‘We will survive, we just need movies’ says Vue cinema boss
The boss of the UK’s third largest cinema chain has a simple solution to the industry’s Covid-19 crisis. “We will survive, we just need movies,” says Tim Richards, chief executive of Vue.
The postponement last week of the latest James Bond film release triggered an existential crisis in British cinema that means by Friday a fifth of cinemas across the UK will either be closed or operating on weekend-only hours.
Vue, with its 91 sites, was banking on the Bond film too, until its November release was pulled last Friday and shunted into April. This triggered an industry meltdown as the UK’s biggest chain, Cineworld, said it would temporarily shut its 127 British cinemas from Thursday and Odeon announced that a quarter of its 120 sites would operate at weekends only.
“We are still looking at all options and I think Friday’s news was a surprise, it did catch us off guard,” says Richards. “We re-opened on the basis that we were going to be getting movies that then didn’t arrive.

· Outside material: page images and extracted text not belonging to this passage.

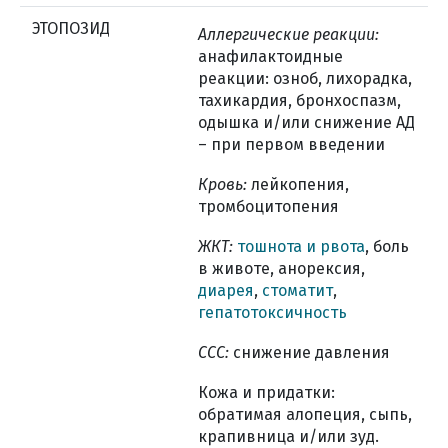
ЭТОПОЗИД
Аллергические реакции:
анафилактоидные
реакции: озноб, лихорадка,
тахикардия, бронхоспазм,
одышка и/или снижение АД
– при первом введении
Кровь:
лейкопения,
тромбоцитопения
ЖКТ:
тошнота и рвота
, боль
в животе, анорексия,
диарея
,
стоматит
,
гепатотоксичность
ССС:
снижение давления
Кожа и придатки:
обратимая алопеция, сыпь,
крапивница и/или зуд.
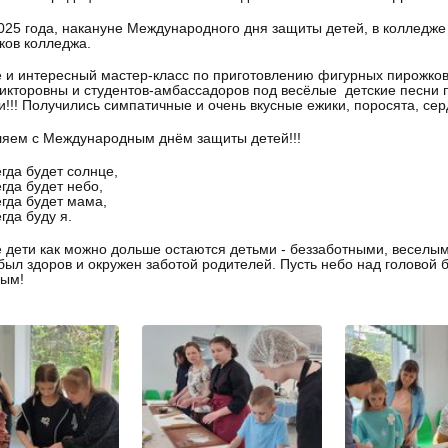
025 года, накануне Международного дня защиты детей, в колледж
ков колледжа.
 и интересный мастер-класс по приготовлению фигурных пирожков
кторовны и студентов-амбассадоров под весёлые детские песни 
!!! Получились симпатичные и очень вкусные ежики, поросята, серд
яем с Международным днём защиты детей!!!
егда будет солнце,
егда будет небо,
егда будет мама,
гда буду я.
е дети как можно дольше остаются детьми - беззаботными, веселы
был здоров и окружен заботой родителей. Пусть небо над головой
ным!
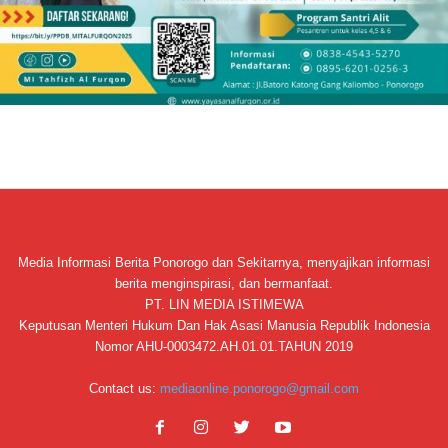
Media Informasi Berita Ponorogo dan Sekitarnya, menyajikan informasi
berita menginspirasi, dan bermanfaat.
PT. LIN MEDIA ISTIMEWA
Keputusan Menteri Hukum Dan Hak Asasi Manusia Republik Indonesia
Nomor AHU-0003472.AH.01.01.TAHUN 2019
Contact us:
mediaonline.ponorogo@gmail.com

There are a lot of players that do not have the size and scale Vue does that will not survive.”
The financial situation of some key players is precarious. Odeon and Cineworld have particularly stretched balance sheets after debt-fuelled acquisition sprees in recent years, having banked on the continued success of the cinema business which hit an all-time global box office of record of $42bn (£32.5bn) last year.
Their problem is that Hollywood studios and film distributors remain unconvinced movie-goers are ready to return en masse in a world of Covid restrictions. Studios are not willing to risk having their big budget films fail at the box office, while cinema owners cannot prove there are big audiences waiting to return without fresh hits to attract them. The short term outlook is dire: the UK box office is unlikely to hit £400m this year, down from £1.25bn last year, the smallest take since the mid-1990s.
The list of blockbusters that have had their 2020, or even 2021, premiere delayed continues to grow and includes Jurassic World: Dominion, Disney’s Black Widow and The Eternals, Universal’s latest Fast & The Furious film F9, Top Gun: Maverick, Venom: Let there be Carnage, A Quiet Place 2 and Dune.
Cinema operators are banking on a number of major films still scheduled for release this year including Wonder Woman 1984, Ryan Reynold’s Free Guy, DreamWorks’ The Croods 2, Coming 2 America and Peter Rabbit 2.
However, the situation hasn’t been helped by the perceived underperformance of Christopher Nolan’s Tenet. It is the first Hollywood blockbuster to be released since March and has been viewed as a litmus test by the industry, but has underperformed in the key US market on its way to a global take of more than $300m.
Richards argues that in reality Tenet has proved that audiences are ready to return. “Tenet right now has delivered over $300m worldwide and the overwhelming majority of that has been from international (non-US) markets. In the UK it will deliver 80% to 90% of the box office of Nolan’s last film Interstellar, despite everything. I think that audiences are warmed up again, they are comfortable going back to the cinema with the measures in place, that is why it is unfortunate that a film like Bond had to move.”
Last weekend the UK box office enjoyed its best performance since theatres re-opened in July, with the top 10 films taking just over £2m despite a dearth of new fare, although that is about a tenth of a typical weekend last year. Beyond the big players, Richards says if the government, landlords and movie studios don’t come together to support cinema owners, it is the future of the hundreds of small independent and regional cinemas he fears will be forced to shut for good. The main national chains, including the big three and the Everyman and Curzon brands, account for about 300 of the 840 cinema sites across the UK.
But while some smaller players have already closed, it is not all doom and gloom. “It is tough but with smaller players a lot of us have had to be quite creative anyway because we don’t have that scale,” says Preston Benson, founder of Really Local Group, which has opened its first cinema in Catford Mews in south London.
“For me, being totally reliant on Hollywood as my single source of driver for footfall, that is a risky proposition. There are a lot of really good independent films out there right now – Rocks, an east London coming of age story we have been doing selling out shows on – is a perfect film for Catford Mews. There is a long list of independent movies we are going to be showing over the next three months that we think we are going to have a good run with. We are feeling optimistic.”
However, with cinemas closed or struggling Hollywood studios have taken the opportunity presented by the pandemic to test bypassing the big screen and pushing films straight to fans at home. Richards is emphatic that these limited tests, the two most notable being Disney’s Mulan which moved to streaming service Disney+ and Universal’s Trolls World Tour, do not mark the start of a major threat to the long term viability of cinema.
“Unequivocally 100% no,” he says. “Movies are being delayed, time-shifted, not moved [to digital release]. Pre-Covid this was not a business that was struggling, it was breaking records. The cinema exhibition business is a sound industry. There is no issue here about the survival of the industry. There is just an issue in terms of who is going to survive.”